The Scarlet Professor rehearsal. Photo by Skylhur Tranquille ’18
Professor Eric Sawyer, the opera’s composer, at a rehearsal. He says the story is “well-suited to the medium of opera.” Photo by Skyhlur Tranquille ’18

On an otherwise normal fall day in 1960, police arrested a Smith College professor named Newton Arvin. A nationally renowned literary critic, he was detained and publicly humiliated for possessing homosexual erotica, then a crime that carried a maximum five-year prison sentence.

This September, nearly six decades later, two Amherst professors brought Arvin’s story to life on stage in The Scarlet Professor, a new opera composed by Professor of Music Eric Sawyer and directed by Associate Professor of Theater and Dance Ron Bashford ’88. 

“It’s part of our history,” Bashford says, “and resonates with things we are thinking about today.”

Based on Northampton writer Barry Werth’s book of the same name, the opera blends real human drama with scenes from the novel Arvin wrote about most passionately: Nathaniel Hawthorne’s The Scarlet Letter

“Having a literary critic as a central character calls for dramatizing the life of the mind,” says Sawyer, “a wonderful challenge and one well-suited to the medium of opera.”

A darkly comic mix of history and fiction, this new opera takes place in the days surrounding the professor’s detention. The setting is the Massachusetts state mental hospital where Arvin voluntarily committed himself following his arrest.

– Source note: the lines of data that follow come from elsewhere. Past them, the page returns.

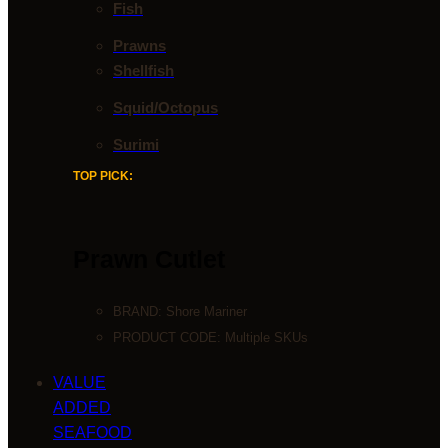
Fish
Prawns
Shellfish
Squid/Octopus
Surimi
TOP PICK:
Prawn Cutlet
BRAND:
Shore Mariner
PRODUCT CODE: Multiple SKUs
VALUE
ADDED
SEAFOOD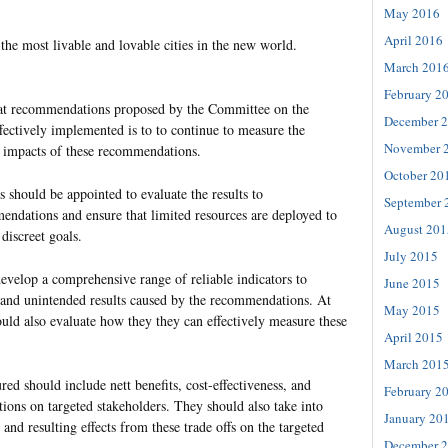
May 2016
April 2016
he most livable and lovable cities in the new world.
March 201
February 2
hat recommendations proposed by the Committee on the
December 
ectively implemented is to to continue to measure the
November 
 impacts of these recommendations.
October 20
 should be appointed to evaluate the results to
September 
ndations and ensure that limited resources are deployed to
August 201
 discreet goals.
July 2015
evelop a comprehensive range of reliable indicators to
June 2015
and unintended results caused by the recommendations. At
May 2015
uld also evaluate how they they can effectively measure these
April 2015
March 201
red should include nett benefits, cost-effectiveness, and
February 2
ons on targeted stakeholders. They should also take into
January 20
 and resulting effects from these trade offs on the targeted
December 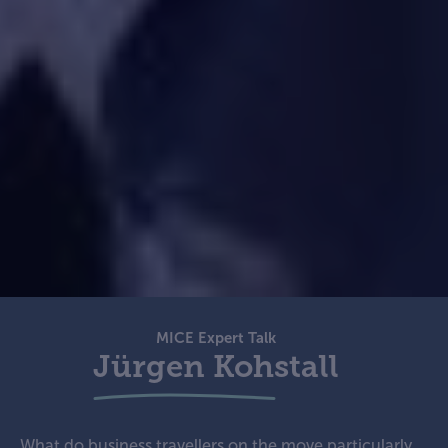
MICE Expert Talk
Jürgen Kohstall
What do business travellers on the move particularly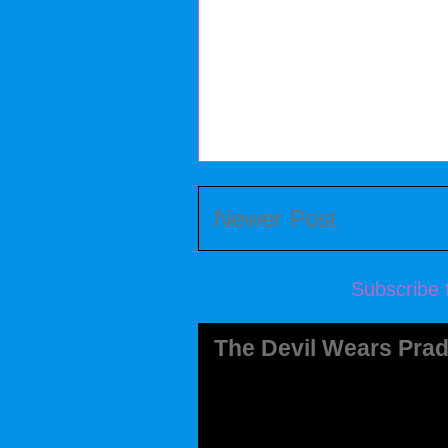
Newer Post
Subscribe 
The Devil Wears Prad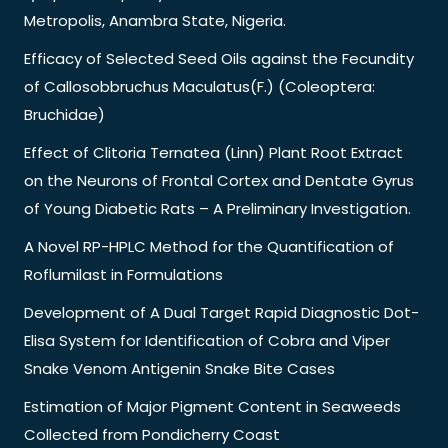
Metropolis, Anambra State, Nigeria.
Efficacy of Selected Seed Oils against the Fecundity
of Callosobbruchus Maculatus(F.) (Coleoptera:
Bruchidae)
Effect of Clitoria Ternatea (Linn) Plant Root Extract
on the Neurons of Frontal Cortex and Dentate Gyrus
of Young Diabetic Rats – A Preliminary Investigation.
A Novel RP-HPLC Method for the Quantification of
Roflumilast in Formulations
Development of A Dual Target Rapid Diagnostic Dot-
Elisa System for Identification of Cobra and Viper
Snake Venom Antigenin Snake Bite Cases
Estimation of Major Pigment Content in Seaweeds
Collected from Pondicherry Coast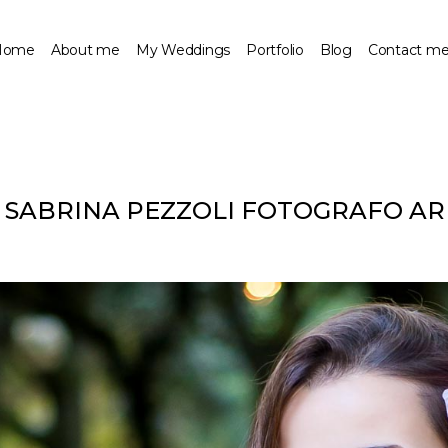
Home
About me
My Weddings
Portfolio
Blog
Contact m
– SABRINA PEZZOLI FOTOGRAFO A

The Scarlet Professor was presented by professional performers Sept. 15–17 and by Five College students Sept. 23–24. The dual casting, Bashford says, allowed professionals to realize the premiere as fully as possible, while also giving students the benefit of rehearsing alongside professionals and having their own performances. 

Several Amherst students were involved behind the scenes, too. Theater and dance major Julia Lauren Thompson ’19, for example, began assisting Sawyer last year, researching Arvin’s history and organizing auditions. 

Thompson sees the opera’s themes as particularly relevant today: “Arvin was a brilliant, successful man trapped in a loneliness largely of his own making. The opera invites thinking about how to be a better friend and colleague in the face of hardship.”


Rachel Rogol covers the arts in the Amherst communications office.